Unsighted: as horas finais

Os bastidores do lançamento de um dos jogos indie brasileiros mais aguardados de 2021

Bruno Izidro Do START, em São Paulo Reprodução/START

Unsighted foi lançado em 30 de setembro, uma quinta-feira. O relógio mostrava 13h (no horário de Brasília) e marcava a chegada do jogo que transformou os últimos quatro anos da vida das desenvolvedoras Tiani Pixel e Fernanda Dias.

Apesar disso, o exato momento em que o game foi liberado não teve nada de especial. Não houve festa ou estouro de champagne.

"A gente não sente o impacto logo de cara.

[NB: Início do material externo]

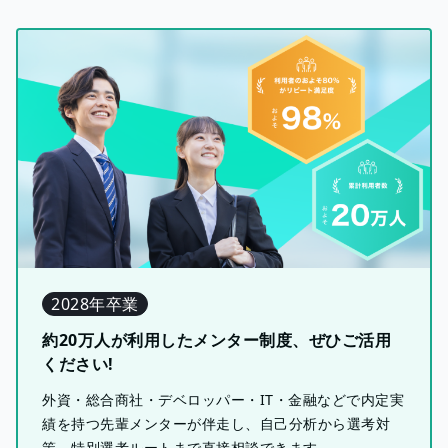
2028年卒業
約20万人が利用したメンター制度、ぜひご活用
ください!
外資・総合商社・デベロッパー・IT・金融などで内定実
績を持つ先輩メンターが伴走し、自己分析から選考対
策、特別選考ルートまで直接相談できます。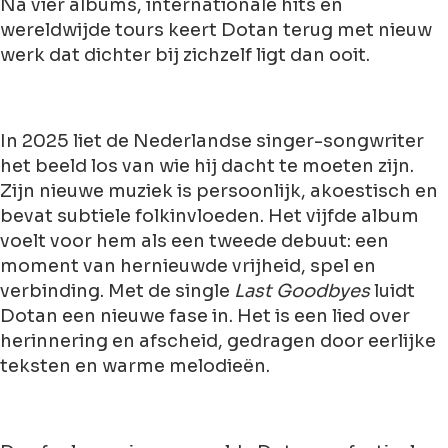
Na vier albums, internationale hits en
wereldwijde tours keert Dotan terug met nieuw
werk dat dichter bij zichzelf ligt dan ooit.
In 2025 liet de Nederlandse singer-songwriter
het beeld los van wie hij dacht te moeten zijn.
Zijn nieuwe muziek is persoonlijk, akoestisch en
bevat subtiele folkinvloeden. Het vijfde album
voelt voor hem als een tweede debuut: een
moment van hernieuwde vrijheid, spel en
verbinding. Met de single
Last Goodbyes
luidt
Dotan een nieuwe fase in. Het is een lied over
herinnering en afscheid, gedragen door eerlijke
teksten en warme melodieën.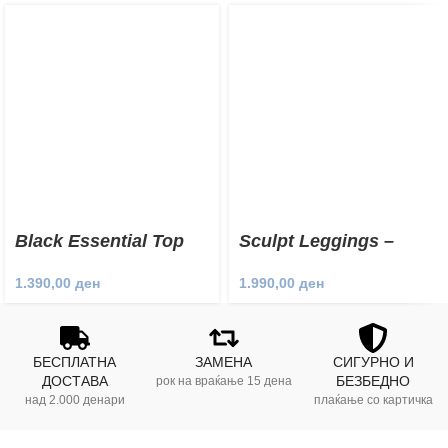
Black Essential Top
Sculpt Leggings –
Calm
1.390,00
ден
1.990,00
ден
БЕСПЛАТНА
ЗАМЕНА
СИГУРНО И
ДОСТАВА
БЕЗБЕДНО
рок на враќање 15 дена
над 2.000 денари
плаќање со картичка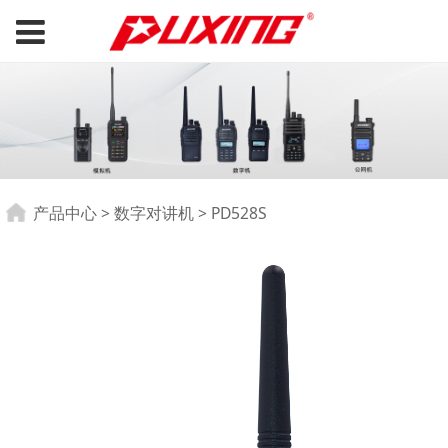
PD528S
产品中心
>
数字对讲机
>
PD528S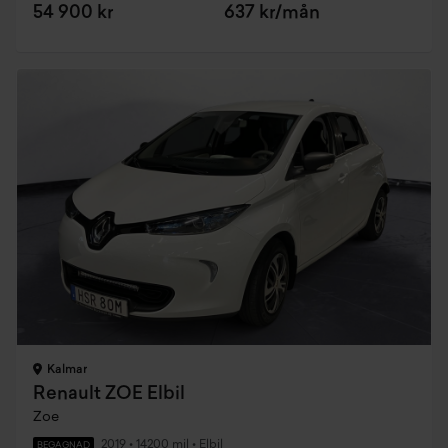
54 900 kr
637 kr/mån
Kalmar
Renault ZOE Elbil
Zoe
2019
•
14200 mil
•
Elbil
BEGAGNAD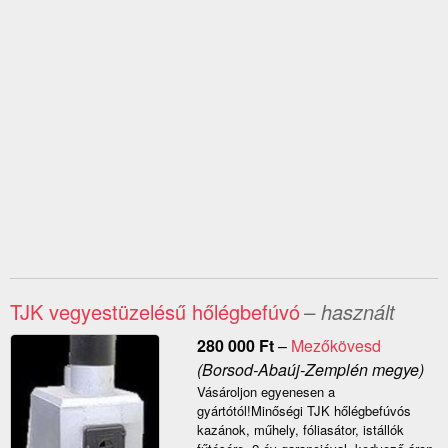
TJK vegyestüzelésű hőlégbefúvó
– használt
280 000
Ft
–
Mezőkövesd
(Borsod-Abaúj-Zemplén megye)
Vásároljon egyenesen a
gyártótól!Minőségi TJK hőlégbefúvós
kazánok, műhely, fóliasátor, istállók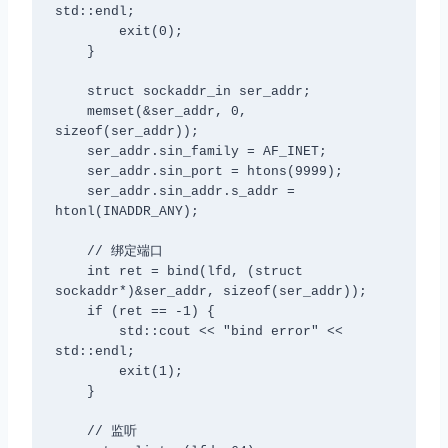
std::endl;

        exit(0);

    }

    struct sockaddr_in ser_addr;

    memset(&ser_addr, 0, 
sizeof(ser_addr));

    ser_addr.sin_family = AF_INET;

    ser_addr.sin_port = htons(9999);

    ser_addr.sin_addr.s_addr = 
htonl(INADDR_ANY);

    // 绑定端口

    int ret = bind(lfd, (struct 
sockaddr*)&ser_addr, sizeof(ser_addr));

    if (ret == -1) {

        std::cout << "bind error" << 
std::endl;

        exit(1);

    }

    // 监听
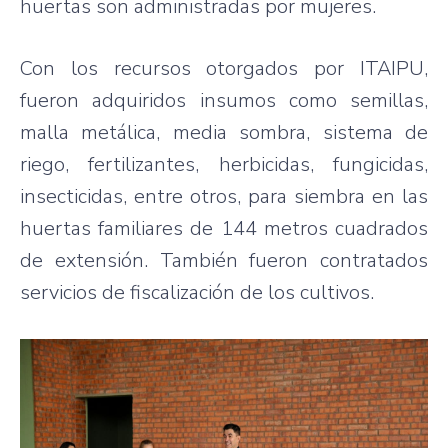
huertas son administradas por mujeres.
Con los recursos otorgados por ITAIPU,
fueron adquiridos insumos como semillas,
malla metálica, media sombra, sistema de
riego, fertilizantes, herbicidas, fungicidas,
insecticidas, entre otros, para siembra en las
huertas familiares de 144 metros cuadrados
de extensión. También fueron contratados
servicios de fiscalización de los cultivos.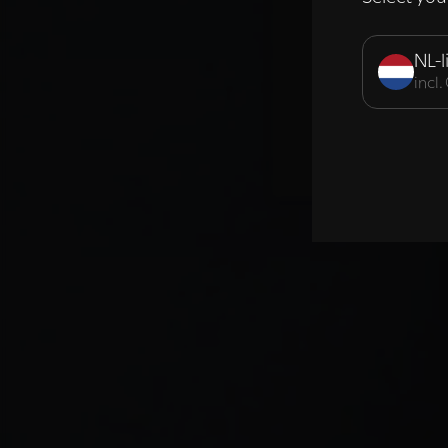
Strikt noodzak
NL-l
incl
DETAILS WE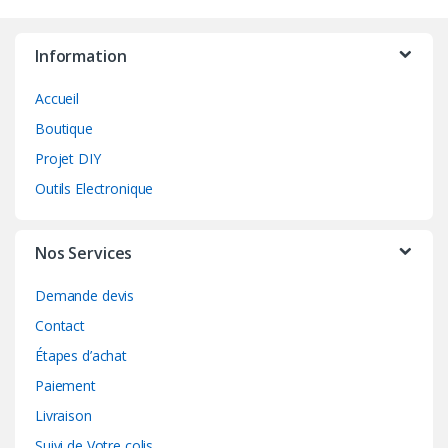
Information
Accueil
Boutique
Projet DIY
Outils Electronique
Nos Services
Demande devis
Contact
Étapes d’achat
Paiement
Livraison
Suivi de Votre colis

Não é algo que a gente fala: 'nossa, quando virar 13h, nossa vida vai ser outra coisa.' Não foi bem assim", contou Tiani, uma semana depois do lançamento.

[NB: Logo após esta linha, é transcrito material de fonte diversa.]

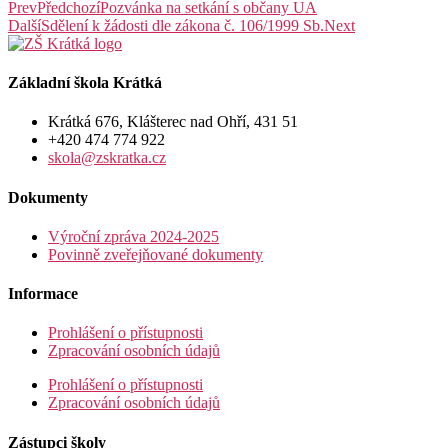
Prev
Předchozí
Pozvánka na setkání s občany UA
Další
Sdělení k žádosti dle zákona č. 106/1999 Sb.
Next
Základní škola Krátká
Krátká 676, Klášterec nad Ohří, 431 51
+420 474 774 922
skola@zskratka.cz
Dokumenty
Výroční zpráva 2024-2025
Povinně zveřejňované dokumenty
Informace
Prohlášení o přístupnosti
Zpracování osobních údajů
Prohlášení o přístupnosti
Zpracování osobních údajů
Zástupci školy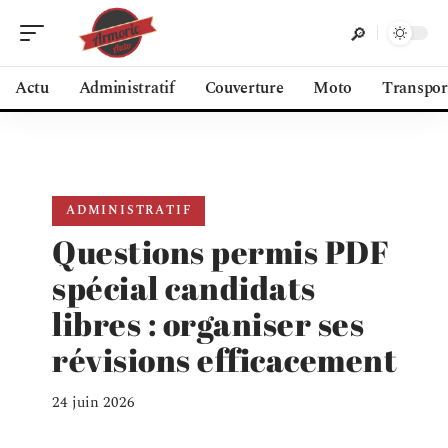
Actu
Administratif
Couverture
Moto
Transpor
ADMINISTRATIF
Questions permis PDF
spécial candidats
libres : organiser ses
révisions efficacement
24 juin 2026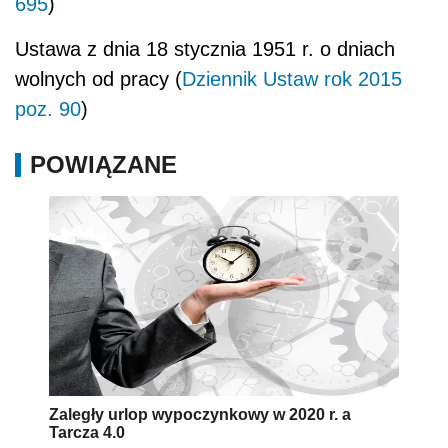
695
)
Ustawa z dnia 18 stycznia 1951 r. o dniach
wolnych od pracy (
Dziennik Ustaw rok 2015
poz. 90
)
POWIĄZANE
Zaległy urlop wypoczynkowy w 2020 r. a
Tarcza 4.0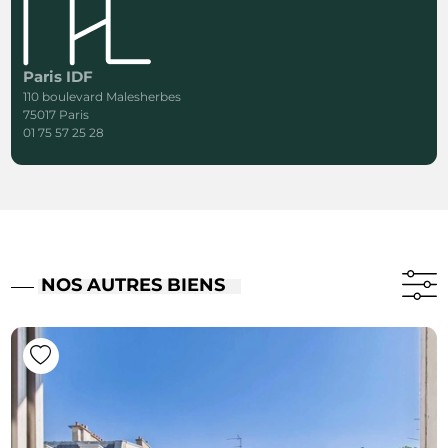
Paris IDF
110 boulevard Malesherbes
75017 Paris
01 75 57 25 28
NOS AUTRES BIENS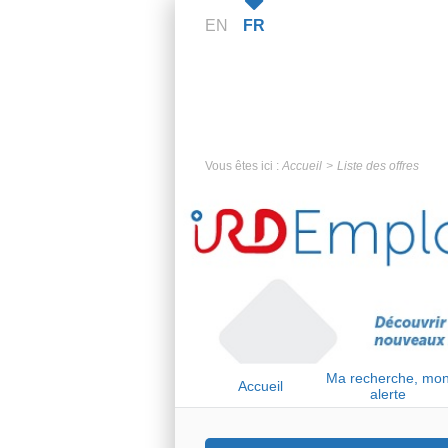
EN
FR
Vous êtes ici :
Accueil
Liste des offres
Ma recherche, mo
Accueil
alerte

Para muitos que acompanham a cena independente, Unsighted já é um dos melhores games do ano, mas os bastidores daquele dia mostram um lado nada romântico da criação de jogos, com incertezas, estresse, ansiedade e também pequenas alegrias.

Reprodução/START

O que é Unsighted?

Jogo de ação e exploração em que enfrentamos autômatos que perderam a razão: os Unsighted

7 da Manhã (6 horas restantes)

Reprodução/START
Arquivo Pessoal

Tiani e Fernanda acordaram mais cedo do que o normal. A ansiedade pelo lançamento não deixou que dormissem direito.

Por isso, o café da manhã foi achocolatado, pão com manteiga e reviews do jogo, que já estavam nas mãos da imprensa e alguns streamers há alguns dias.

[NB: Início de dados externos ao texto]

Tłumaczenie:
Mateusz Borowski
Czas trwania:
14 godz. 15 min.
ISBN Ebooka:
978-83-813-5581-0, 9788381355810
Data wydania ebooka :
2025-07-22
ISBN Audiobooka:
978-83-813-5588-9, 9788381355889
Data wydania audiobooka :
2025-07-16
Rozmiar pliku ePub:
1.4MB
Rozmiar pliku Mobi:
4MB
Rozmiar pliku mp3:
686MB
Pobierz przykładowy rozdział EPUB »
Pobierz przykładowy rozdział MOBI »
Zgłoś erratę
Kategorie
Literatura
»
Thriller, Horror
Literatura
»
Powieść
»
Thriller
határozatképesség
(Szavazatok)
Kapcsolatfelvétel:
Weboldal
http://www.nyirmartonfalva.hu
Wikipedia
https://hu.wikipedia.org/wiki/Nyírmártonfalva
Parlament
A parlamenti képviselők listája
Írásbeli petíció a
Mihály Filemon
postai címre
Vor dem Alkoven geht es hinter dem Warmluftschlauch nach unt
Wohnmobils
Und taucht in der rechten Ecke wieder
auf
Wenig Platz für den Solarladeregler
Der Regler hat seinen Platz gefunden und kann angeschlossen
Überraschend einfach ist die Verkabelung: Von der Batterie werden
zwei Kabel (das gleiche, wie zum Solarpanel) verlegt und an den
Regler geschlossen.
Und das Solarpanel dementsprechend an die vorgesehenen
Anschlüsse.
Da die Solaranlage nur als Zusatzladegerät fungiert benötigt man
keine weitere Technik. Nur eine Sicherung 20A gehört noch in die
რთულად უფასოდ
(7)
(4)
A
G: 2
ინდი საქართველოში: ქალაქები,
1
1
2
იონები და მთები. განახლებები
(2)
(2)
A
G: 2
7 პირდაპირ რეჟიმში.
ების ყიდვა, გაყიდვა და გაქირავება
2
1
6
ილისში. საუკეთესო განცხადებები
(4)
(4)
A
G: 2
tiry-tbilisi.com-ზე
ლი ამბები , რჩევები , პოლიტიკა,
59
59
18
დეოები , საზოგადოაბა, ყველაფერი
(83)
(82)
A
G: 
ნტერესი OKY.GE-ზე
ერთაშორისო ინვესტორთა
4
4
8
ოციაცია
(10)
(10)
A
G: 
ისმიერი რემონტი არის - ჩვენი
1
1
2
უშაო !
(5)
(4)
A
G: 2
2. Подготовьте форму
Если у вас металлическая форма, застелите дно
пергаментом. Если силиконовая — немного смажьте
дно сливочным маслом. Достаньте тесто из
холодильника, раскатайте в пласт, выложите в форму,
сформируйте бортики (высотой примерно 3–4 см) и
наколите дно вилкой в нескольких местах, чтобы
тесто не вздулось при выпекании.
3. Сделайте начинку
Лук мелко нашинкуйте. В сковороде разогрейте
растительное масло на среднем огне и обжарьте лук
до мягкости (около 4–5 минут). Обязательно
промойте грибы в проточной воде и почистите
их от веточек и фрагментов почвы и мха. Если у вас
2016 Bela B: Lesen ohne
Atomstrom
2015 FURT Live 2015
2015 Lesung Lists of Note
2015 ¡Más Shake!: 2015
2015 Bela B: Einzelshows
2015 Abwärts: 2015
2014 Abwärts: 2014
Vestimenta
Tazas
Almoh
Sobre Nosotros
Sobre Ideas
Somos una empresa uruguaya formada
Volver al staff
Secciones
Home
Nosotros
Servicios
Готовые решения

Ler as análises positivas foi um certo alívio para ambas, que, até naquelas últimas horas, ainda tinham incertezas com o projeto - ainda mais sendo seu primeiro jogo autoral, como diz Fernanda:

A gente sempre tá se duvidando né? Não tem como evitar, eu acho.

O segredo, segundo ela, é não mostrar esse sentimento (ou tentar não mostrar), mesmo que a insegurança esteja gritando por dentro.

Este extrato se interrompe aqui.